TASK PROMPT ▸
What is needed is an exact copy of the lines from the one containing "ditempel ketat oleh" through the last line of the records, with no pictures.
───── DATA TO PROCESS
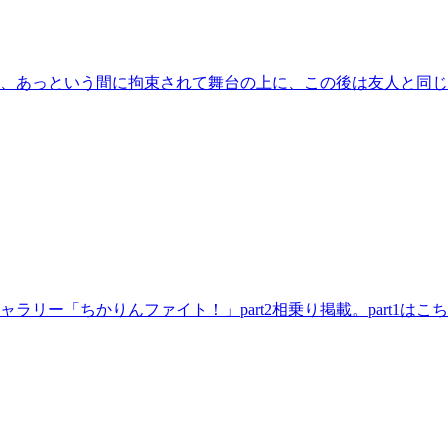
ら、あっという間に拘束されて舞台の上に、この後は友人と同
リー「ちかりんファイト！」part2相乗り掲載。part1はこち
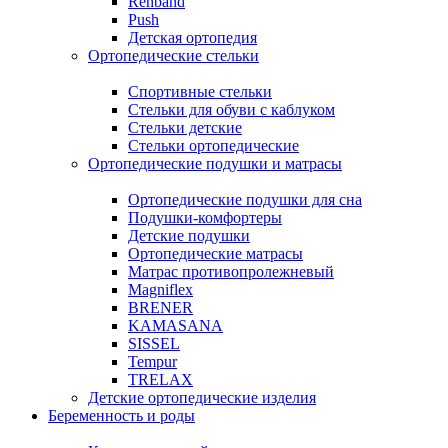
Rehband
Push
Детская ортопедия
Ортопедические стельки
Спортивные стельки
Стельки для обуви с каблуком
Стельки детские
Стельки ортопедические
Ортопедические подушки и матрасы
Ортопедические подушки для сна
Подушки-комфортеры
Детские подушки
Ортопедические матрасы
Матрас противопролежневый
Magniflex
BRENER
KAMASANA
SISSEL
Tempur
TRELAX
Детские ортопедические изделия
Беременность и роды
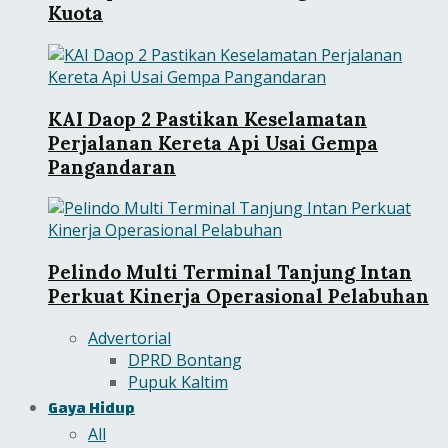
Kuota
KAI Daop 2 Pastikan Keselamatan
Perjalanan Kereta Api Usai Gempa
Pangandaran
Pelindo Multi Terminal Tanjung Intan
Perkuat Kinerja Operasional Pelabuhan
Advertorial
DPRD Bontang
Pupuk Kaltim
Gaya Hidup
All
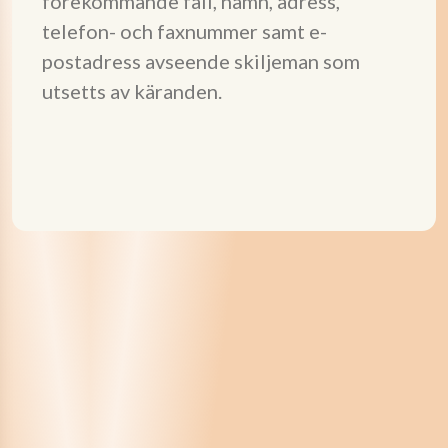
förekommande fall, namn, adress,
telefon- och faxnummer samt e-
postadress avseende skiljeman som
utsetts av käranden.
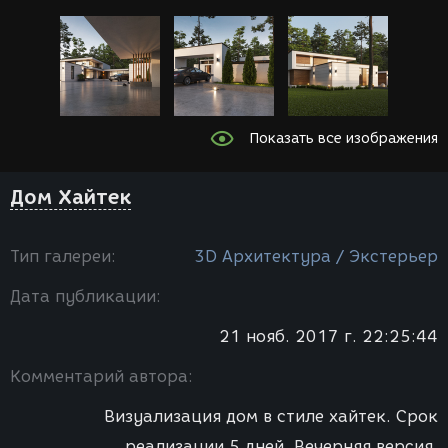
Показать все изображения
Дом Хайтек
Тип галереи:
3D Архитектура / Экстерьер
Дата публикации:
21 нояб. 2017 г. 22:25:44
Комментарий автора:
Визуализация дом в стиле хайтек. Срок
реализации 5 дней. Вечерняя версия.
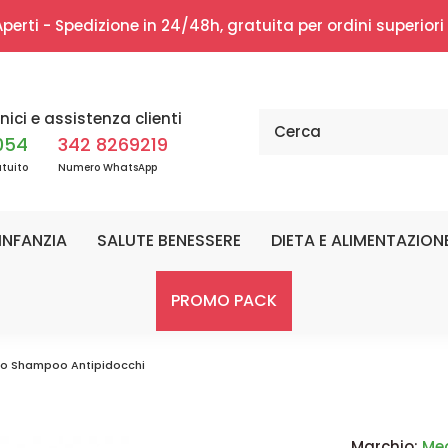
erti - Spedizione in 24/48h, gratuita per ordini superior
nici e assistenza clienti
054
342 8269219
tuito
Numero WhatsApp
INFANZIA
SALUTE BENESSERE
DIETA E ALIMENTAZION
PROMO PACK
Duo Shampoo Antipidocchi
Marchio:
Me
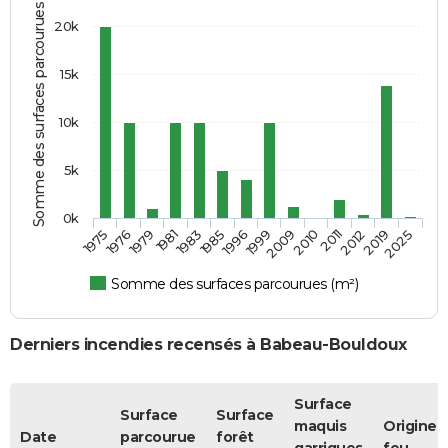
Somme des surfaces parcourues (m²)
20k
15k
10k
5k
0k
1981
2011
1976
2009
1996
2025
1983
2012
1979
2010
1975
1999
1985
2019
Somme des surfaces parcourues (m²)
Derniers incendies recensés à Babeau-Bouldoux
Surface
Surface
Surface
maquis
Origine 
Date
parcourue
forêt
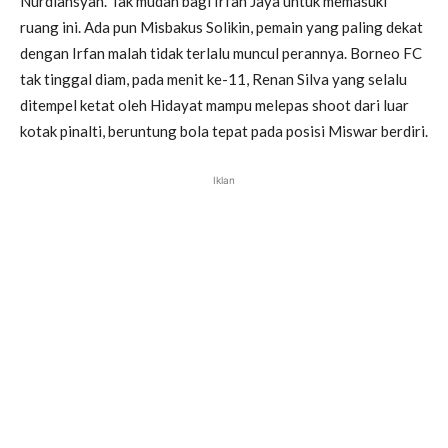
Nurdiansyah. Tak mudah bagi Irfan Jaya untuk memasuki
ruang ini. Ada pun Misbakus Solikin, pemain yang paling dekat
dengan Irfan malah tidak terlalu muncul perannya. Borneo FC
tak tinggal diam, pada menit ke-11, Renan Silva yang selalu
ditempel ketat oleh Hidayat mampu melepas shoot dari luar
kotak pinalti, beruntung bola tepat pada posisi Miswar berdiri.
Iklan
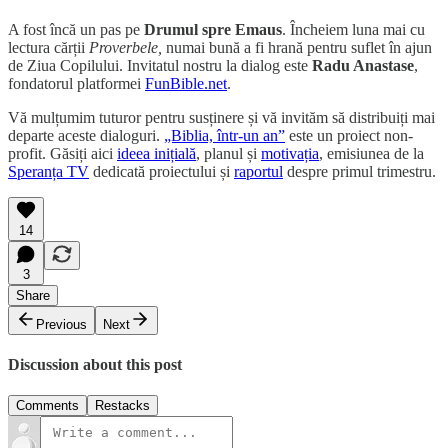
A fost încă un pas pe
Drumul spre Emaus
. Încheiem luna mai cu
lectura cărții
Proverbele,
numai bună a fi hrană pentru suflet în ajun
de Ziua Copilului. Invitatul nostru la dialog este
Radu Anastase
,
fondatorul platformei
FunBible.net
.
Vă mulțumim tuturor pentru susținere și vă invităm să distribuiți mai
departe aceste dialoguri.
„Biblia, într-un an”
este un proiect non-
profit. Găsiți aici
ideea inițială
, planul și
motivația
, emisiunea de la
Speranța TV
dedicată proiectului și
raportul
despre primul trimestru.
14
3
Share
Previous
Next
Discussion about this post
Comments
Restacks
──────────
RESPONSE TO THE TASK ▸
ditempel ketat oleh Hidayat mampu melepas shoot dari luar
kotak pinalti, beruntung bola tepat pada posisi Miswar berdiri.
Iklan
A fost încă un pas pe
Drumul spre Emaus
. Încheiem luna mai cu
lectura cărții
Proverbele,
numai bună a fi hrană pentru suflet în ajun
de Ziua Copilului. Invitatul nostru la dialog este
Radu Anastase
,
fondatorul platformei
FunBible.net
.
Vă mulțumim tuturor pentru susținere și vă invităm să distribuiți mai
departe aceste dialoguri.
„Biblia, într-un an”
este un proiect non-
profit. Găsiți aici
ideea inițială
, planul și
motivația
, emisiunea de la
Speranța TV
dedicată proiectului și
raportul
despre primul trimestru.
14
3
Share
Previous
Next
Discussion about this post
Comments
Restacks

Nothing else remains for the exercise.